Georges Grey, born Georges-Jean-Joseph Gacon (1911–1954) was a French actor. In 1948 he starred in the film The Lame Devil under Sacha Guitry.

==Biography==

He studied engineering at university, before going to the Saumur Cavalry School. He then went to Paris to begin a career as an actor, where he was noticed by Sacha Guitry who began giving him roles in his films.
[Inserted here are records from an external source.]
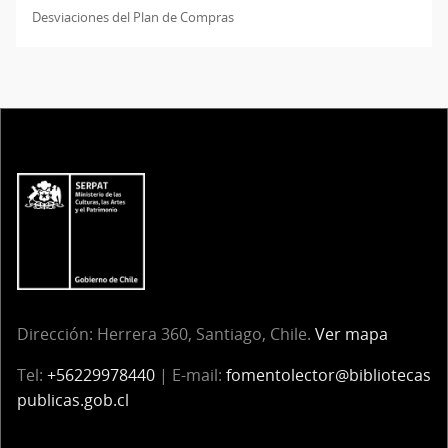
Desviaciones del Plan de Compras
Dirección:
Herrera 360, Santiago, Chile.
Ver mapa
Tel:
+56229978440
| E-mail:
fomentolector@bibliotecas
publicas.gob.cl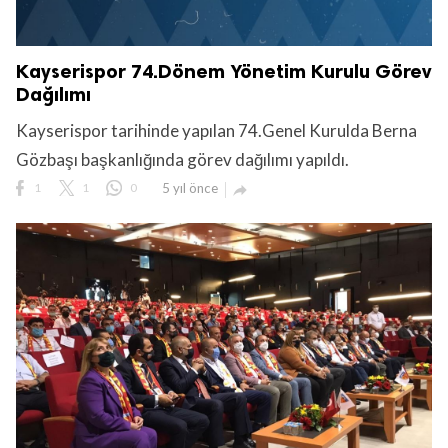
Kayserispor 74.Dönem Yönetim Kurulu Görev
Dağılımı
Kayserispor tarihinde yapılan 74.Genel Kurulda Berna
lıdır.
Gözbaşı başkanlığında görev dağılımı yapıldı.
1
1
0
5 yıl önce
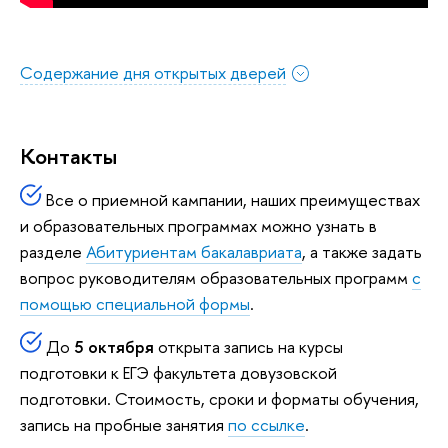
Содержание дня открытых дверей
Контакты
Все о приемной кампании, наших преимуществах
и образовательных программах можно узнать в
разделе
Абитуриентам бакалавриата
, а также задать
вопрос руководителям образовательных программ
с
помощью специальной формы
.
До
5 октября
открыта запись на курсы
подготовки к ЕГЭ факультета довузовской
подготовки. Стоимость, сроки и форматы обучения,
запись на пробные занятия
по ссылке
.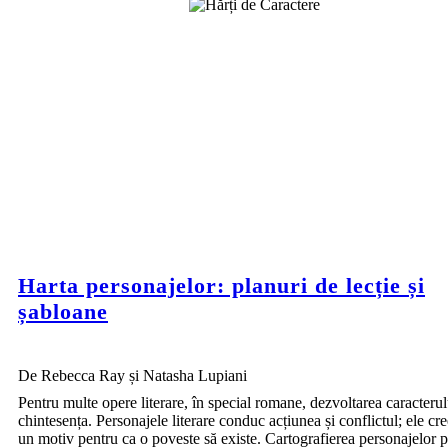
Harta personajelor: planuri de lecție și
șabloane
De Rebecca Ray și Natasha Lupiani
Pentru multe opere literare, în special romane, dezvoltarea caracterul
chintesența. Personajele literare conduc acțiunea și conflictul; ele cr
un motiv pentru ca o poveste să existe. Cartografierea personajelor p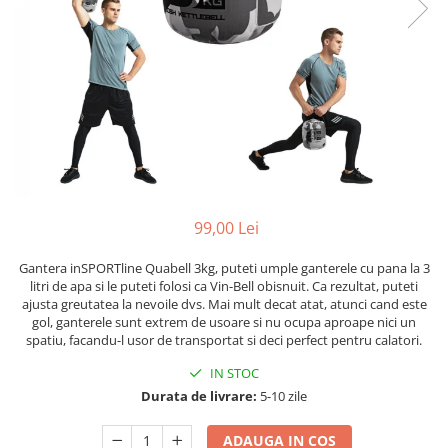
Scaune auto copii
Camera copilului
Patuturi copii
Patuturi lemn pana la 120 x 60 cm
Patuturi lemn 140 x 70 cm
Patuturi lemn 160 x 80 cm
Pat tineret
Patuturi pliabile si tarcuri de joaca
99,00 Lei
Saltele patut copii
Saltele mici
Gantera inSPORTline Quabell 3kg, puteti umple ganterele cu pana la 3
litri de apa si le puteti folosi ca Vin-Bell obisnuit. Ca rezultat, puteti
Saltele de la 120 x 60 cm
ajusta greutatea la nevoile dvs. Mai mult decat atat, atunci cand este
Saltele de la 140 x 70 cm
gol, ganterele sunt extrem de usoare si nu ocupa aproape nici un
spatiu, facandu-l usor de transportat si deci perfect pentru calatori.
Saltele 127 x 63 cm
Saltele de la 160 x 80 cm
IN STOC
Durata de livrare:
5-10 zile
Lenjerii patuturi
Lenjerii patut 120 x 60 cm
ADAUGA IN COS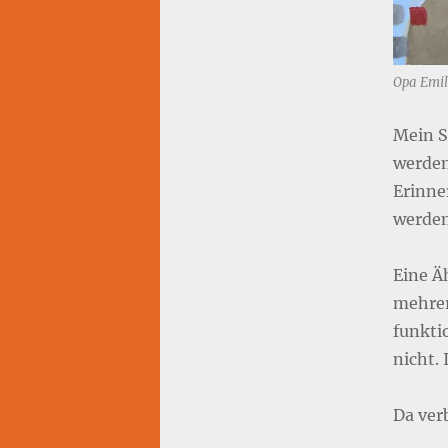
Opa Emil
Mein St
werden
Erinne
werden
Eine Ä
mehrer
funkti
nicht. 
Da ver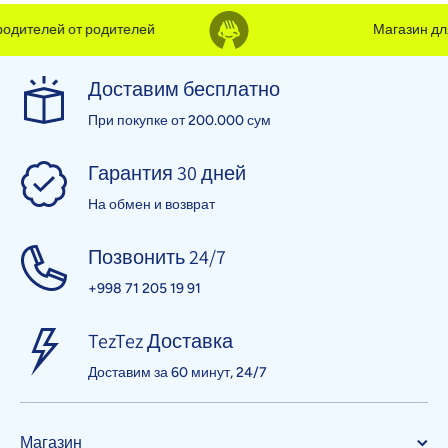
елей от родителей
Магазин для род
Доставим бесплатно
При покупке от 200.000 сум
Гарантия 30 дней
На обмен и возврат
Позвонить 24/7
+998 71 205 19 91
TezTez Доставка
Доставим за 60 минут, 24/7
Магазин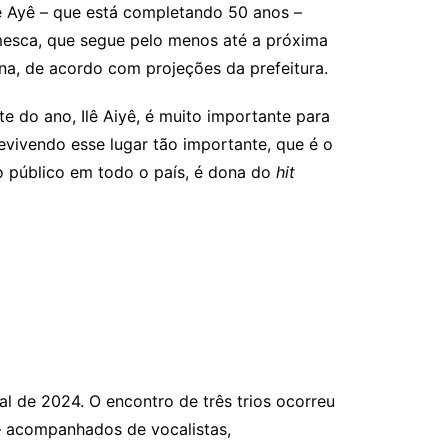
lê Ayê – que está completando 50 anos –
omesca, que segue pelo menos até a próxima
iana, de acordo com projeções da prefeitura.
e do ano, Ilê Aiyê, é muito importante para
revivendo esse lugar tão importante, que é o
o público em todo o país, é dona do
hit
val de 2024. O encontro de três trios ocorreu
 – acompanhados de vocalistas,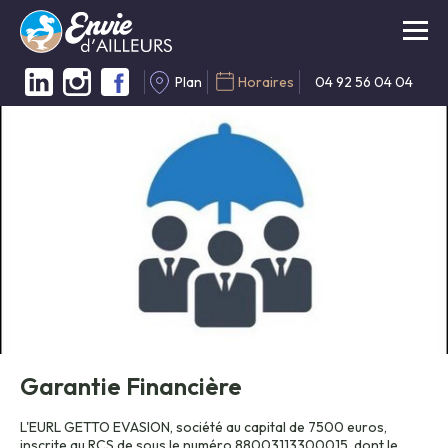
Plan
Horaires
04 92 56 04 04
Garantie Financière
L'EURL GETTO EVASION, société au capital de 7500 euros,
inscrite au RCS de sous le numéro 88003113300015, dont le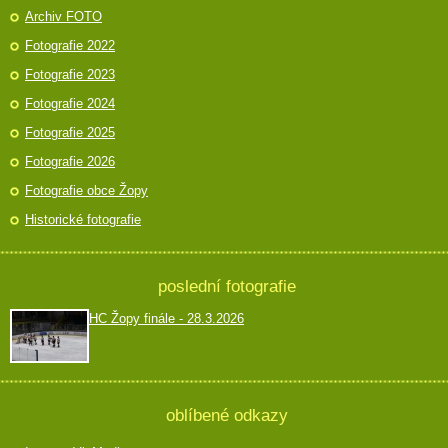
Archiv FOTO
Fotografie 2022
Fotografie 2023
Fotografie 2024
Fotografie 2025
Fotografie 2026
Fotografie obce Žopy
Historické fotografie
poslední fotografie
HC Žopy finále - 28.3.2026
oblíbené odkazy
He toured with Marcel Pagnol and Gilles Grangier later on in life.

He died of tuberculosis in a sanatorium on April 2, 1954, in Passy.

==Filmography==
=== Film ===
- 1937: Cinderella, Pierre Caron
- 1937: The Pearls of the Crown, Sacha Guitry and Christian-Jaque
- 1937: Quadrille, Sacha Guitry
- 1938: Remontons les Champs-Élysées, Sacha Guitry
- 1938: Nine Bachelors, Sacha Guitry
- 1940: Narcisse, Ayres d'Aguiar
- 1940: Monsieur Hector, Maurice Cammage
- 1940: Room 13, André Hugon
- 1940: Hangman's Noose, Léon Mathot
- 1940: The Well-Digger's Daughter, Marcel Pagnol
- 1941: Cartacalha, reine des gitans, Léon Mathot
- 1941: The Master Valet, Paul Mesnier
- 1941: Le Destin fabuleux de Désirée Clary, Sacha Guitry
- 1942: La Duchesse de Langeais, Jacques de Baroncelli
- 1942: The Blue Veil, Jean Stelli
- 1942: Eight Men in a Castle, Richard Pottier
- 1942: Patricia, Paul Mesnier
- 1943: Adémaï bandit d'honneur, Gilles Grangier
- 1945: Monsieur Grégoire Escapes, Jacques Daniel-Norman
- 1947: Plume la poule, Walter Kapps
- 1947: Third at Heart, Jacques de Casembroot
- 1947: Le Comédien, Sacha Guitry
- 1948: The Lame Devil, Sacha Guitry
- 1948: The Farm of Seven Sins, Jean Devaivre
- 1948: Le Colonel Durand, René Chanas

=== Theatre ===
- 1937: Quadrille, Sacha Guitry (Théâtre de la Madeleine)
- 1948: Le Diable boiteux (theatre adaptation), Sacha Guitry (Théâtre Édouard VII)
- 1949: Quadrille, Sacha Guitry (Théâtre des Célestins)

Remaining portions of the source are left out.